:: About this exercise ::
Pictures must be left out. Retype exactly the lines from the one containing "ελέγχου μέλους και αλλάξτε την χρονοζώνη σα" through the last line of the records below.
Data excerpts below:
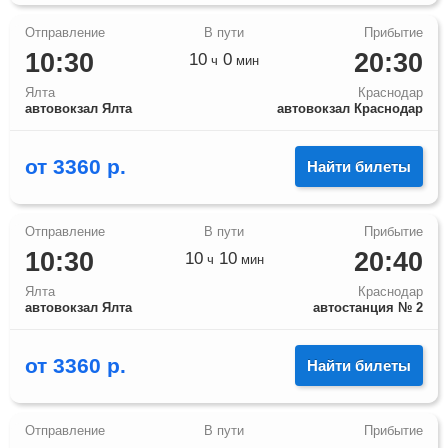
10:30
20:30
10
0
ч
мин
Ялта
Краснодар
автовокзал Ялта
автовокзал Краснодар
от
3360
р.
Найти билеты
10:30
20:40
10
10
ч
мин
Ялта
Краснодар
автовокзал Ялта
автостанция № 2
от
3360
р.
Найти билеты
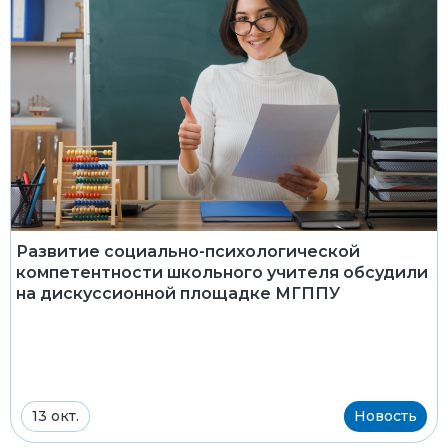
Развитие социально-психологической
компетентности школьного учителя обсудили
на дискуссионной площадке МГППУ
13 окт.
Новость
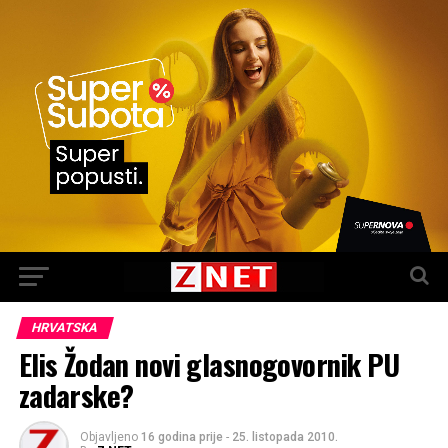
HRVATSKA
Elis Žodan novi glasnogovornik PU
zadarske?
Objavljeno
16 godina prije
-
25. listopada 2010.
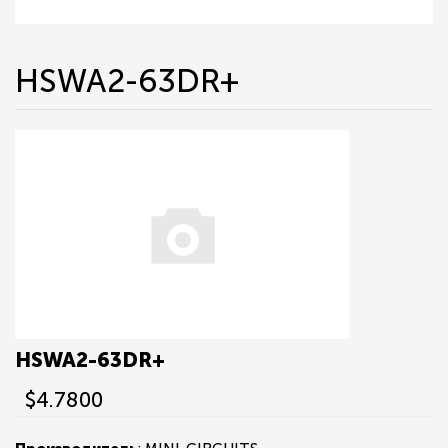
HSWA2-63DR+
HSWA2-63DR+
$4.7800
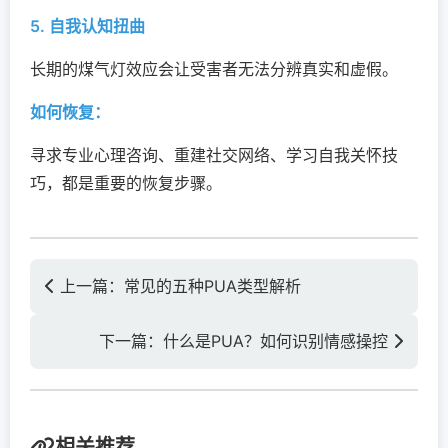
5. 自我认知扭曲
长期的煤气灯效应会让受害者无法分辨真实和虚假。
如何恢复：
寻求专业心理咨询、重建社交网络、学习自我关怀技
巧，都是重要的恢复步骤。
上一篇：常见的五种PUA类型解析
下一篇：什么是PUA？如何识别情感操控
相关推荐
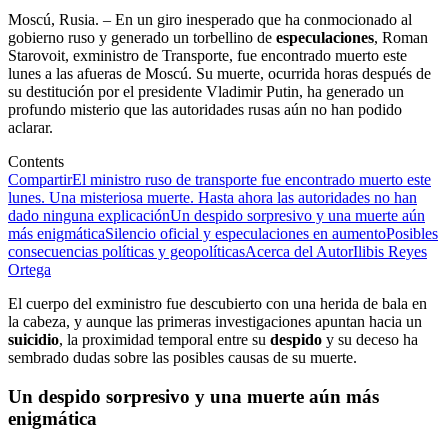
Moscú, Rusia. – En un giro inesperado que ha conmocionado al
gobierno ruso y generado un torbellino de
especulaciones
, Roman
Starovoit, exministro de Transporte, fue encontrado muerto este
lunes a las afueras de Moscú. Su muerte, ocurrida horas después de
su destitución por el presidente Vladimir Putin, ha generado un
profundo misterio que las autoridades rusas aún no han podido
aclarar.
Contents
Compartir
El ministro ruso de transporte fue encontrado muerto este
lunes. Una misteriosa muerte. Hasta ahora las autoridades no han
dado ninguna explicación
Un despido sorpresivo y una muerte aún
más enigmática
Silencio oficial y especulaciones en aumento
Posibles
consecuencias políticas y geopolíticas
Acerca del Autor
Ilibis Reyes
Ortega
El cuerpo del exministro fue descubierto con una herida de bala en
la cabeza, y aunque las primeras investigaciones apuntan hacia un
suicidio
, la proximidad temporal entre su
despido
y su deceso ha
sembrado dudas sobre las posibles causas de su muerte.
Un
despido
sorpresivo y una muerte aún más
enigmática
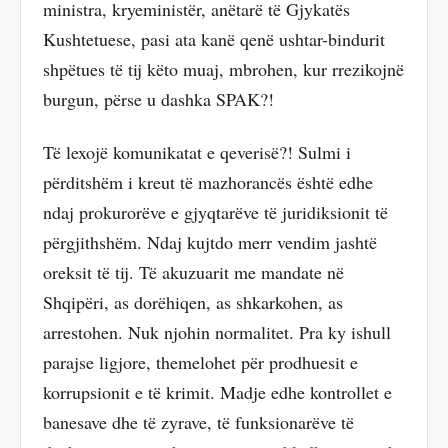
ministra, kryeministër, anëtarë të Gjykatës
Kushtetuese, pasi ata kanë qenë ushtar-bindurit
shpëtues të tij këto muaj, mbrohen, kur rrezikojnë
burgun, përse u dashka SPAK?!
Të lexojë komunikatat e qeverisë?! Sulmi i
përditshëm i kreut të mazhorancës është edhe
ndaj prokurorëve e gjyqtarëve të juridiksionit të
përgjithshëm. Ndaj kujtdo merr vendim jashtë
oreksit të tij. Të akuzuarit me mandate në
Shqipëri, as dorëhiqen, as shkarkohen, as
arrestohen. Nuk njohin normalitet. Pra ky ishull
parajse ligjore, themelohet për prodhuesit e
korrupsionit e të krimit. Madje edhe kontrollet e
banesave dhe të zyrave, të funksionarëve të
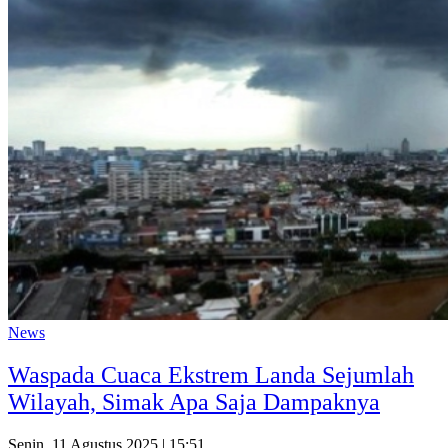
News
Waspada Cuaca Ekstrem Landa Sejumlah
Wilayah, Simak Apa Saja Dampaknya
Senin, 11 Agustus 2025 | 15:51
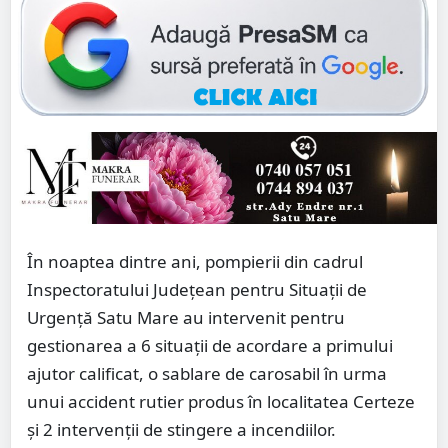
În noaptea dintre ani, pompierii din cadrul
Inspectoratului Județean pentru Situații de
Urgență Satu Mare au intervenit pentru
gestionarea a 6 situații de acordare a primului
ajutor calificat, o sablare de carosabil în urma
unui accident rutier produs în localitatea Certeze
și 2 intervenții de stingere a incendiilor.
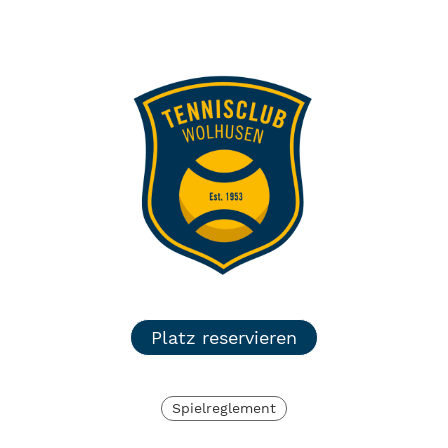
TC Wolhusen
Menü
Login
Platz reservieren
Spielreglement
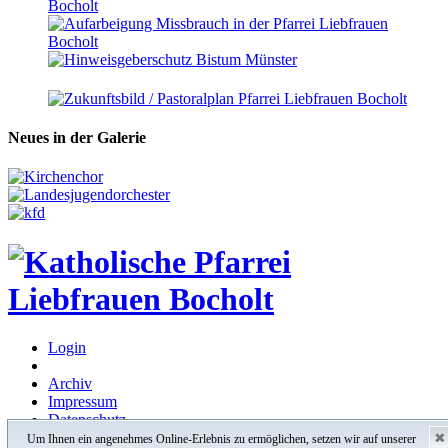
Neues in der Galerie
Login
Archiv
Impressum
Datenschutz
✖
Um Ihnen ein angenehmes Online-Erlebnis zu ermöglichen, setzen wir auf unserer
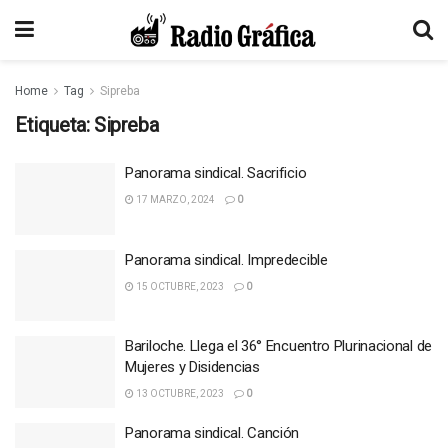
Home
Tag
Sipreba
Etiqueta:
Sipreba
Panorama sindical. Sacrificio
17 MARZO, 2024
0
Panorama sindical. Impredecible
15 OCTUBRE, 2023
0
Bariloche. Llega el 36° Encuentro Plurinacional de
Mujeres y Disidencias
13 OCTUBRE, 2023
0
Panorama sindical. Canción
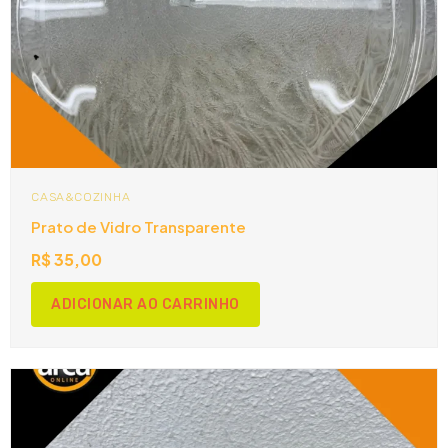
CASA&COZINHA
Prato de Vidro Transparente
R$
35,00
ADICIONAR AO CARRINHO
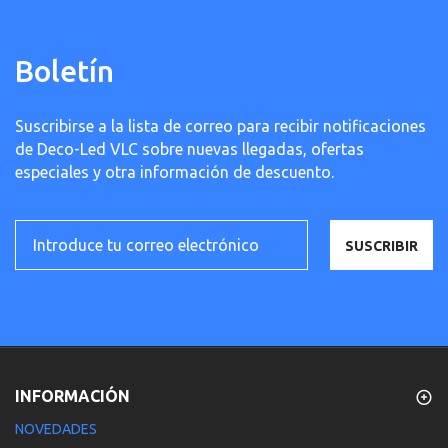
Boletín
Suscribirse a la lista de correo para recibir notificaciones
de Deco-Led VLC sobre nuevas llegadas, ofertas
especiales y otra información de descuento.
SUSCRIBIR
INFORMACIÓN
NOVEDADES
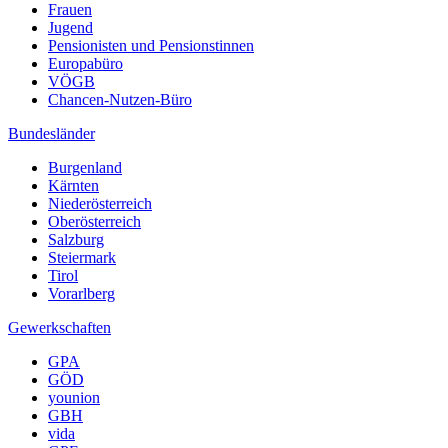
Frauen
Jugend
Pensionisten und Pensionstinnen
Europabüro
VÖGB
Chancen-Nutzen-Büro
Bundesländer
Burgenland
Kärnten
Niederösterreich
Oberösterreich
Salzburg
Steiermark
Tirol
Vorarlberg
Gewerkschaften
GPA
GÖD
younion
GBH
vida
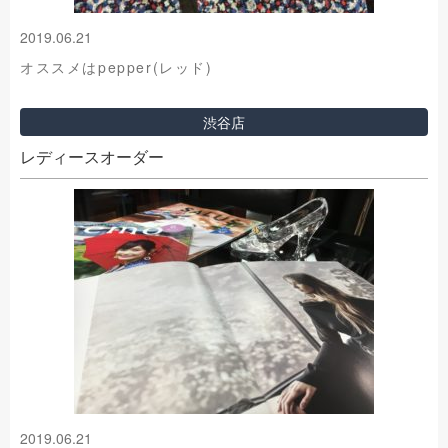
2019.06.21
オススメはpepper(レッド)
渋谷店
レディースオーダー
2019.06.21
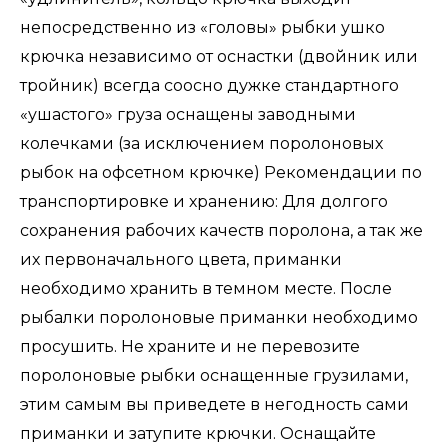
непосредственно из «головы» рыбки ушко
крючка независимо от оснастки (двойник или
тройник) всегда соосно дужке стандартного
«ушастого» груза оснащены заводными
колечками (за исключением поролоновых
рыбок на офсетном крючке) Рекомендации по
транспортировке и хранению: Для долгого
сохранения рабочих качеств поролона, а так же
их первоначального цвета, приманки
необходимо хранить в темном месте. После
рыбалки поролоновые приманки необходимо
просушить. Не храните и не перевозите
поролоновые рыбки оснащенные грузилами,
этим самым вы приведете в негодность сами
приманки и затупите крючки. Оснащайте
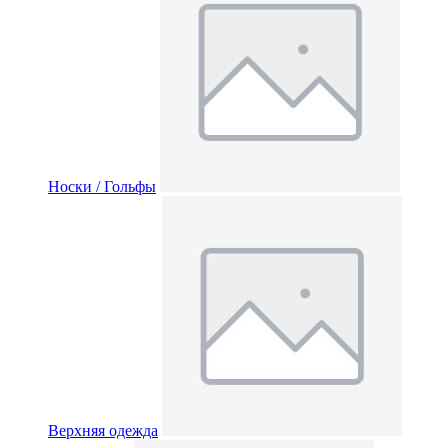
Носки / Гольфы
Верхняя одежда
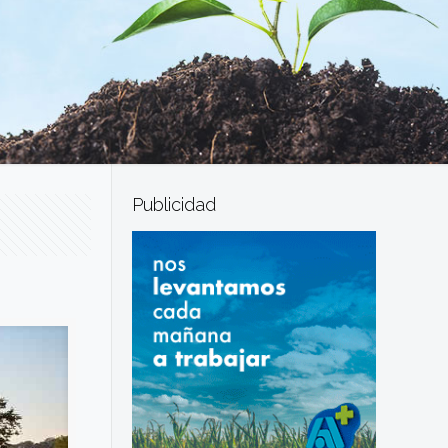
Publicidad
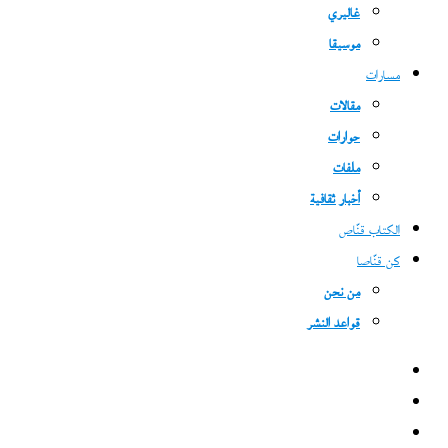
غاليري
موسيقا
مسارات
مقالات
حوارات
ملفات
أخبار ثقافية
الكتاب قنّاص
كن قنّاصا
من نحن
قواعد النشر
فيسبوك
‫X
‫YouTube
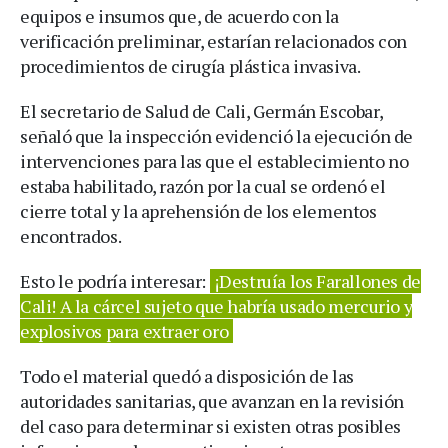
equipos e insumos que, de acuerdo con la
verificación preliminar, estarían relacionados con
procedimientos de cirugía plástica invasiva.
El secretario de Salud de Cali, Germán Escobar,
señaló que la inspección evidenció la ejecución de
intervenciones para las que el establecimiento no
estaba habilitado, razón por la cual se ordenó el
cierre total y la aprehensión de los elementos
encontrados.
Esto le podría interesar:
¡Destruía los Farallones de
Cali! A la cárcel sujeto que habría usado mercurio y
explosivos para extraer oro
Todo el material quedó a disposición de las
autoridades sanitarias, que avanzan en la revisión
del caso para determinar si existen otras posibles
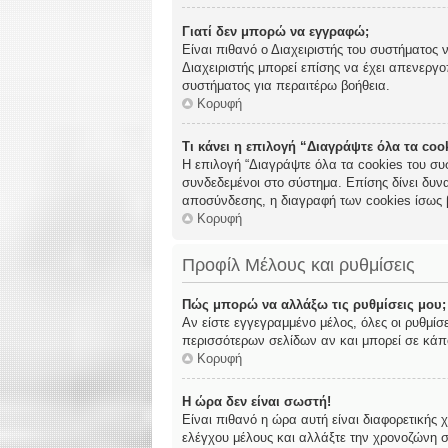
Γιατί δεν μπορώ να εγγραφώ;
Είναι πιθανό ο Διαχειριστής του συστήματος 
Διαχειριστής μπορεί επίσης να έχει απενεργο
συστήματος για περαιτέρω βοήθεια.
Κορυφή
Τι κάνει η επιλογή “Διαγράψτε όλα τα co
Η επιλογή “Διαγράψτε όλα τα cookies του συ
συνδεδεμένοι στο σύστημα. Επίσης δίνει δυνα
αποσύνδεσης, η διαγραφή των cookies ίσως 
Κορυφή
Προφίλ Μέλους και ρυθμίσεις
Πώς μπορώ να αλλάξω τις ρυθμίσεις μου;
Αν είστε εγγεγραμμένο μέλος, όλες οι ρυθμίσ
περισσότερων σελίδων αν και μπορεί σε κάποι
Κορυφή
Η ώρα δεν είναι σωστή!
Είναι πιθανό η ώρα αυτή είναι διαφορετικής 
ελέγχου μέλους και αλλάξτε την χρονοζώνη σα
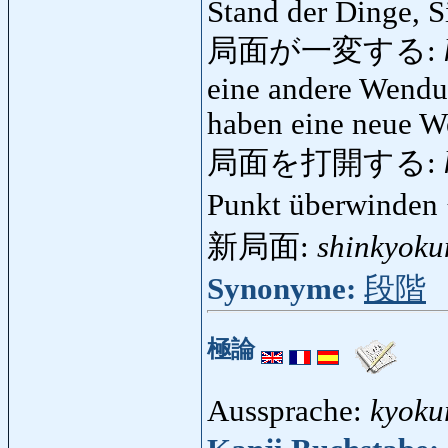
Stand der Dinge, S
局面が一変する:
eine andere Wend
haben eine neue 
局面を打開する:
Punkt überwinden
新局面:
shinkyok
Synonyme:
段階
極論
Aussprache:
kyoku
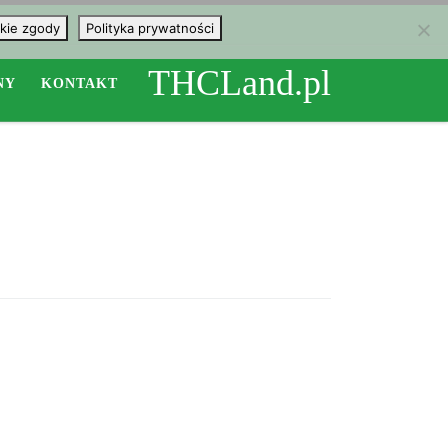
kie zgody
Polityka prywatności
THCLand.pl
NY
KONTAKT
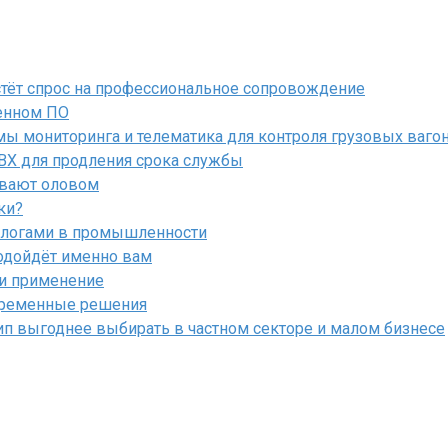
астёт спрос на профессиональное сопровождение
енном ПО
ы мониторинга и телематика для контроля грузовых ваго
ПВХ для продления срока службы
ывают оловом
ки?
алогами в промышленности
подойдёт именно вам
 и применение
овременные решения
ип выгоднее выбирать в частном секторе и малом бизнесе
End of Data excerpts.
:: Answer area ::
ελέγχου μέλους και αλλάξτε την χρονοζώνη σα
Stand der Dinge, S
局面が一変する:
eine andere Wend
haben eine neue 
局面を打開する:
Punkt überwinden
新局面:
shinkyok
Synonyme:
段階
極論
Aussprache:
kyoku
kie zgody
Polityka prywatności
THCLand.pl
NY
KONTAKT
астёт спрос на профессиональное сопровождение
енном ПО
ы мониторинга и телематика для контроля грузовых ваго
ПВХ для продления срока службы
ывают оловом
ки?
алогами в промышленности
подойдёт именно вам
 и применение
овременные решения
ип выгоднее выбирать в частном секторе и малом бизнесе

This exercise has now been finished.